This data base can be searched in other ways, for example, for specific molecular weights or complete or partial molecular formulas. The compilation may also be searched by means of structure codes--arbitrary numerical codes used to define a particular structural feature or compound type.

Each of these secondary search modes becomes very much more powerful when combined (Boolean AND) with the PEAK search. One can, for example, search for all compounds of a given molecular weight that have certain mass spectral peaks. The option PMF permits, as an example, identification of all the compounds containing 19 carbon atoms and one sulfur atom that give a base peak in their mass spectra of m/e 71. There is just one entry in the file, that for the antidepressant drug thiazesim that satisfies these criteria.

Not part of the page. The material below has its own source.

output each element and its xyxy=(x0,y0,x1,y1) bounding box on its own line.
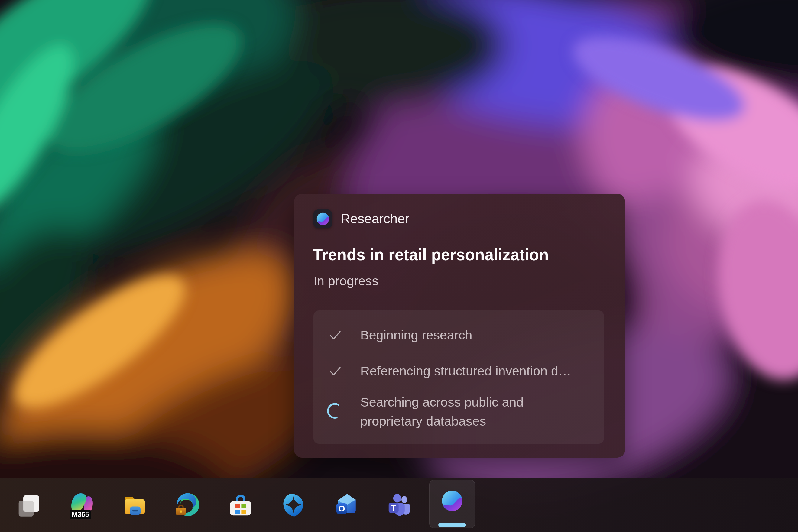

The program KB accepts the complete mass spectrum, and, using the technique developed by Hertz et al. (10), finds those spectra that are most similar to that of the unknown. This program, which can be run very inexpensively overnight when computer charges are lower, is suited to the user whose mass spectrometer-computer system is in contact, by telephone, with the MSSS.

Other programs in the MSSS are particularly designed for more effective user interaction with the system. The program CRAB may be used to register complaints and also to report errors that have been found in the data, and changes in the system can be disseminated to users by means of the program NEWS. Each search program has associated with it a HELP program. A user, doubtful of the workings of, for example, PMF, may type HELP PMF, and a short explanation of that program will be printed out at the terminal.

The MSSS operates with a series of fixed computer charges which range from $1 to $6. The most expensive search option is KB, which currently costs $6 ($2 in overnight batch) and which involves a sequential search through all the abbreviated spectra in the file. This option is very extensively used, particularly by those whose laboratory systems are on-line to MSSS by way of direct minicomputer interfaces. Interfacing of laboratory minicomputers to MSSS has proved to be one of the more successful experiments in MSSS, and a number of manufacturers (11) are now marketing mass spectral data-acquisition systems that can be connected by telephone to the MSSS. The problem that arises when the mass spectrum being investigated has been measured upon a mixture of compounds has been addressed by means of the reverse searching program, PBM (12). This procedure is necessary because spectra in the data base are generally measured with pure compounds.

The total number of MSSS transactions per month is currently about 4000. The bulk of the searching is with PEAK and KB. Other searches are used significantly, however, with the possible exception of LOSS, which is a program designed to find all spectra exhibiting a given neutral loss from the molecular ion. Programs that remain idle in this way are ultimately removed from the MSSS. Over 250 laboratories, representing about 150 different organizations, are currently using MSSS, and this number is increasing at the rate of about one per week.

Carbon-13 Nuclear Magnetic Resonance

Search System (CNMR)

This relatively recent addition to the CIS is currently operating in a "pilot" version. The data base consists of entries for 4000 spectra representing the same number of compounds. As a result of very vigorous collaboration between scientists in the United States, Germany, Hungary, Switzerland, the Netherlands, and Japan, this file is now being expanded very rapidly and, it is hoped, will contain some 10,000 entries within a year.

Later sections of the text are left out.